Q70 Chris White: That is clearly quite a wide-ranging strategy. Will you be producing a report at some time to say where you have got to with the range of issues you are going to be looking at?

Mark Lowcock: Yes, we will do that. We will report on a quarterly basis to ICAI on how we are doing on implementing their recommendations. This is going to have longlasting effects on the work of the Department, a lot of which will play out over a period of time. For example, getting to the point where we have finalised a strategy in every country where we need one on anticorruption is going to take us a period of time. We have set out that timetable. My expectation is we will learn from the first and that will inform the second phase of anticorruption strategies. We will learn from implementation. As I said earlier, this is a big set of changes; I do not anticipate a moment arising at which we will have solved the problem.
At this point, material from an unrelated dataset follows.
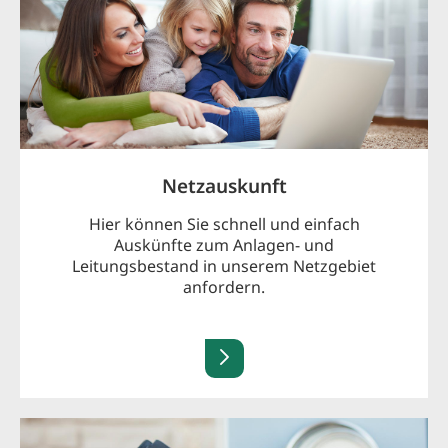
Netzauskunft
Hier können Sie schnell und einfach
Auskünfte zum Anlagen- und
Leitungsbestand in unserem Netzgebiet
anfordern.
This is a permanent shift in our work that will be with us for a long time. But we will certainly report regularly on how we are getting on.

Q71 Mr Gyimah: In response to your comment about appreciating the need to raise the temperature on the corruption issue, I noticed that one of the things ICAI did was strongly criticise your ability to monitor the corruption risk of aid given to delivery partners. What measures are you taking to address this?

Mark Lowcock: One of the recommendations ICAI have made to us is that we first need a different set of internal processes and products to supervise our delivery partners. Secondly, we need more people with different skills across the organisation to do that supervision. We have streams of work on both of those. On the second, we have a hiring strategy: within the 2.2% of the Department’s budget that is available to pay for the work and staff of the Department, we need more people with skills in public financial management and programme management to supervise the delivery partners at the country level to check that they are delivering what they are supposed to be delivering with good value for money, that their procurement is clean and that they are managing their own risks. We need a lot of extra people in that space.

In terms of the products, we have quite a lot of work streams going on there. For example, we are in a dialogue with the National Fraud Authority about whether we can learn things from their approach to dealing with fraud in the UK for our programmes. We have commissioned some work from the Centre for Counter Fraud Studies at the University of Portsmouth to help us look at particular ways in which we channel aid to have better processes for managing the risk to each of those. We are also in a dialogue with a number of other major development organisations to see what more we can learn from them. There is quite a lot going on there, and it is in those two broad streams I referred to.

Q72 Mr Gyimah: Thank you. Am I right in thinking you produce fiduciary risk reports, and can the Committee see the reports that you produce?

Mark Lowcock: I am sure we would be very happy to let the Committee see all those documents on a private basis. Mr Ward gave you a good explanation for why I am not in favour of publishing them. I am not in the business of tipping off people who would like to defraud us with additional information that would help them, for obvious reasons. But I am very happy to explore exactly what set of information we can give to the Committee.

There is just one caveat I would like to put on the record that might limit exactly what we do. We finance the City of London Police and Metropolitan Police units that try to deal with bribery cases overseas in developing countries, and corruption, in which British citizens-or people for whom the British legal system has recourse-are involved. There are sometimes particular cases or issues in some of that work that it would not be appropriate for us to give a broad circulation to, even possibly to the Committee, for reasons to do with the legal process. That is the only caveat I can think of that would constrain what we would be happy to give the Committee privately.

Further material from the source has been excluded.